Every record, from the first line to the last, needs to be given again exactly.

(Collected data)
* * * *

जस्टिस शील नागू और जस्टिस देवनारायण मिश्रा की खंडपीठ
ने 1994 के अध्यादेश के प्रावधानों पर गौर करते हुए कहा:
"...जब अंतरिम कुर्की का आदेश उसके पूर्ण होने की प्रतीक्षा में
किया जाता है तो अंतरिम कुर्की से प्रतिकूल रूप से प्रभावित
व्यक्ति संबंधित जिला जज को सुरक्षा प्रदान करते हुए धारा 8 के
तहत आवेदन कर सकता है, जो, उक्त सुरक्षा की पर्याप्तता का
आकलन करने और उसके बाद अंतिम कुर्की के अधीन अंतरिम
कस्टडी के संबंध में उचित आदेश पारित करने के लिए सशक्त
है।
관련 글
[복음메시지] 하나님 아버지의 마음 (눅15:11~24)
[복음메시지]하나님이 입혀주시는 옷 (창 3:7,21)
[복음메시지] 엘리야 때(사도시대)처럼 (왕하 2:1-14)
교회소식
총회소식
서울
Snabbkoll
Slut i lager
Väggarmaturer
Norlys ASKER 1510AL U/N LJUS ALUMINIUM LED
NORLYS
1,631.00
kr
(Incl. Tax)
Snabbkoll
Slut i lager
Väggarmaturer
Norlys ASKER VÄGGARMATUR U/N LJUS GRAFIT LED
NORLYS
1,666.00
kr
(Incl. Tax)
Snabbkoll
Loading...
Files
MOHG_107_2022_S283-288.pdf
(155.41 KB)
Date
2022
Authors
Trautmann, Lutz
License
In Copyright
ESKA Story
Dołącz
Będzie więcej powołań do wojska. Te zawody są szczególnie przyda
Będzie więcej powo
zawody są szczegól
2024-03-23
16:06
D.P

* * * *

#### Answer box:
जस्टिस शील नागू और जस्टिस देवनारायण मिश्रा की खंडपीठ
ने 1994 के अध्यादेश के प्रावधानों पर गौर करते हुए कहा:
"...जब अंतरिम कुर्की का आदेश उसके पूर्ण होने की प्रतीक्षा में
किया जाता है तो अंतरिम कुर्की से प्रतिकूल रूप से प्रभावित
व्यक्ति संबंधित जिला जज को सुरक्षा प्रदान करते हुए धारा 8 के
तहत आवेदन कर सकता है, जो, उक्त सुरक्षा की पर्याप्तता का
आकलन करने और उसके बाद अंतिम कुर्की के अधीन अंतरिम
कस्टडी के संबंध में उचित आदेश पारित करने के लिए सशक्त
है।
관련 글
[복음메시지] 하나님 아버지의 마음 (눅15:11~24)
[복음메시지]하나님이 입혀주시는 옷 (창 3:7,21)
[복음메시지] 엘리야 때(사도시대)처럼 (왕하 2:1-14)
교회소식
총회소식
서울
Snabbkoll
Slut i lager
Väggarmaturer
Norlys ASKER 1510AL U/N LJUS ALUMINIUM LED
NORLYS
1,631.00
kr
(Incl. Tax)
Snabbkoll
Slut i lager
Väggarmaturer
Norlys ASKER VÄGGARMATUR U/N LJUS GRAFIT LED
NORLYS
1,666.00
kr
(Incl. Tax)
Snabbkoll
Loading...
Files
MOHG_107_2022_S283-288.pdf
(155.41 KB)
Date
2022
Authors
Trautmann, Lutz
License
In Copyright
ESKA Story
Dołącz
Będzie więcej powołań do wojska. Te zawody są szczególnie przyda
Będzie więcej powo
zawody są szczegól
2024-03-23
16:06
D.P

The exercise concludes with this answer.